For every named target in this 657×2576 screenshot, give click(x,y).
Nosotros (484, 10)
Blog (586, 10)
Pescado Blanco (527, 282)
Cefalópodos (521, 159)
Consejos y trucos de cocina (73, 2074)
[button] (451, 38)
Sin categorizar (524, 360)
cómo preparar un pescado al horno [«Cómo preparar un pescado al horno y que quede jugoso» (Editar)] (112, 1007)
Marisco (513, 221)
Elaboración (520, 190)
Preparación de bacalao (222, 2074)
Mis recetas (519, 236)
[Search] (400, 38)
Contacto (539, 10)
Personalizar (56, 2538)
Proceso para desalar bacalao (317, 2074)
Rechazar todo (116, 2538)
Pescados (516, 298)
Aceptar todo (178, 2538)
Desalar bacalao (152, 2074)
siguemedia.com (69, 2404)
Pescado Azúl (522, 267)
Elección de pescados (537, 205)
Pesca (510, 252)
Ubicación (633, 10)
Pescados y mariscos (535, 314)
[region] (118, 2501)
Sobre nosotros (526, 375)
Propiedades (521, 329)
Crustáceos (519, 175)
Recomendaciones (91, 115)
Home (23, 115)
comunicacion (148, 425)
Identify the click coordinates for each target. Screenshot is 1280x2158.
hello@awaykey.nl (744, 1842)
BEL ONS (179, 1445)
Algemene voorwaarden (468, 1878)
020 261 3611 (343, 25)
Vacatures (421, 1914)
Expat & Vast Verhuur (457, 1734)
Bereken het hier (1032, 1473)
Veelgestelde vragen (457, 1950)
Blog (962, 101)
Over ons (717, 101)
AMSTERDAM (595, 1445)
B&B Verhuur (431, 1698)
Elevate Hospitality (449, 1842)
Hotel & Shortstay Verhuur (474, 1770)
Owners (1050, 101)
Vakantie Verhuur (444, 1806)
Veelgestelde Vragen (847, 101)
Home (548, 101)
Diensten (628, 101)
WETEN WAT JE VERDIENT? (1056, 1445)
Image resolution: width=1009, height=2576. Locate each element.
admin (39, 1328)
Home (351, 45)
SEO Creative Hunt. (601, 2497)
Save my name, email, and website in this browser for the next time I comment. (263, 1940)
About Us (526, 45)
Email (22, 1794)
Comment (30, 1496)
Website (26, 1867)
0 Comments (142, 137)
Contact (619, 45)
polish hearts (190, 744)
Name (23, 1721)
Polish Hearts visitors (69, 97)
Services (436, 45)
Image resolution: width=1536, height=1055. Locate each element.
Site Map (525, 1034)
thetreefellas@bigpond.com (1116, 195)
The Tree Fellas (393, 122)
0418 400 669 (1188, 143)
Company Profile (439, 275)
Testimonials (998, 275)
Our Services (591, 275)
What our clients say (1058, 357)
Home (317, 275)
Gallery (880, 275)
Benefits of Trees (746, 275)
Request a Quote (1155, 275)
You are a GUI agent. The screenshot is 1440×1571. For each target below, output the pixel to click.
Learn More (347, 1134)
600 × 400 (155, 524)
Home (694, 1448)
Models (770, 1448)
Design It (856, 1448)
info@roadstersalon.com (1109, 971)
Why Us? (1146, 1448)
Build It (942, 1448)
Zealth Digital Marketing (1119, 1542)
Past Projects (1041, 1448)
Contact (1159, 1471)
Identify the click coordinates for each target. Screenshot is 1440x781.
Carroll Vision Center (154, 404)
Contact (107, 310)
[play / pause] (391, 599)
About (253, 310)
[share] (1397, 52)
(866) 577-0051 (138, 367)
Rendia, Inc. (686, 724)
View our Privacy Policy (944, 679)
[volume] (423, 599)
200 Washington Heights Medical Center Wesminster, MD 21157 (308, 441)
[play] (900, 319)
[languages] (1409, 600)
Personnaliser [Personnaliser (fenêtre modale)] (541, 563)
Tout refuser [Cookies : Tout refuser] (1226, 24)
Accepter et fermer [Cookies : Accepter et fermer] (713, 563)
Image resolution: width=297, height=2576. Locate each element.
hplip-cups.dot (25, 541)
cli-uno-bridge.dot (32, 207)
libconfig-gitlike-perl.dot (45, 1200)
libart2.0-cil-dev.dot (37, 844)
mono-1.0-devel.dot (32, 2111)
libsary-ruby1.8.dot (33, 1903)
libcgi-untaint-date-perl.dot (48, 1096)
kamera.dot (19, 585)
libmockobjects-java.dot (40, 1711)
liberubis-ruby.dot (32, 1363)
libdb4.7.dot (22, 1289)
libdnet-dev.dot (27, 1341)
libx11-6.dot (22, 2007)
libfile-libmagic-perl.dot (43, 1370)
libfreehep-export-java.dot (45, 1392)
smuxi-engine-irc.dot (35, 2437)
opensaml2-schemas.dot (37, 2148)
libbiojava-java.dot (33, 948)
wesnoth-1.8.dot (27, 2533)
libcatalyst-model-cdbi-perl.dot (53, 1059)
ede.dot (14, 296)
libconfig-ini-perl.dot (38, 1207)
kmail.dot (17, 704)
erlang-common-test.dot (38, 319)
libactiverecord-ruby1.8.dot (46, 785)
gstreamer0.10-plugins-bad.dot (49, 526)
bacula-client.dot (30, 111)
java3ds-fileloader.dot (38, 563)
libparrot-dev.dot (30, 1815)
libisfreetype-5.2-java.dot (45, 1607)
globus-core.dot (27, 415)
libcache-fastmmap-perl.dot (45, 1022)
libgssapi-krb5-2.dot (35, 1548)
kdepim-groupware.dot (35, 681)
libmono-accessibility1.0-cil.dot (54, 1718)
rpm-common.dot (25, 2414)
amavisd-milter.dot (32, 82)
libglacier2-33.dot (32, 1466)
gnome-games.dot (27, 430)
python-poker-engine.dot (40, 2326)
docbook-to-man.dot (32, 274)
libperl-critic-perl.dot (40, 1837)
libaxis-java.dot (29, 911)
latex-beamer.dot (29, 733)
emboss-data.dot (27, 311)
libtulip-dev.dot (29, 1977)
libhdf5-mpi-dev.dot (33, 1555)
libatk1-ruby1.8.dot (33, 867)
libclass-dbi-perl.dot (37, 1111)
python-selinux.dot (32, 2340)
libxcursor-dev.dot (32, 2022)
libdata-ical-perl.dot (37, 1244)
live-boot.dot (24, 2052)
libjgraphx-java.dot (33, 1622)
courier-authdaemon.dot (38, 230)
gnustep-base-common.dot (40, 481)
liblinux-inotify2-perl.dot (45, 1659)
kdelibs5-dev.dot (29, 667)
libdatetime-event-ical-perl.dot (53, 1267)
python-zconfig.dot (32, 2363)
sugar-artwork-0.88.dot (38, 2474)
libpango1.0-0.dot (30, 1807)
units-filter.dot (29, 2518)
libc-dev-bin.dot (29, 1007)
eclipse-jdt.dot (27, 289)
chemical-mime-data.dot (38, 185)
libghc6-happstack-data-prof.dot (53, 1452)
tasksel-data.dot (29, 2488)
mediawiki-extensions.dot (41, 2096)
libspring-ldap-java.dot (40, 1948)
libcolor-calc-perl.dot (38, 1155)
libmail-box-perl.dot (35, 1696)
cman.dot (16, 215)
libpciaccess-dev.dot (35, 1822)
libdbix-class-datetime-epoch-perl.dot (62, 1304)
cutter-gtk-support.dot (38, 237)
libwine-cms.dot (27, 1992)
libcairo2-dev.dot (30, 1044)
----
> _Task requirements_: Give back the records above exactly, limited to the lines between the one holding "smuxi-engine-irc.dot (35, 2437)" and the one holding "gstreamer0.10-plugins-bad.dot (49, 526)", inclusive.

> _Answer_:
smuxi-engine-irc.dot (35, 2437)
opensaml2-schemas.dot (37, 2148)
libbiojava-java.dot (33, 948)
wesnoth-1.8.dot (27, 2533)
libcatalyst-model-cdbi-perl.dot (53, 1059)
ede.dot (14, 296)
libconfig-ini-perl.dot (38, 1207)
kmail.dot (17, 704)
erlang-common-test.dot (38, 319)
libactiverecord-ruby1.8.dot (46, 785)
gstreamer0.10-plugins-bad.dot (49, 526)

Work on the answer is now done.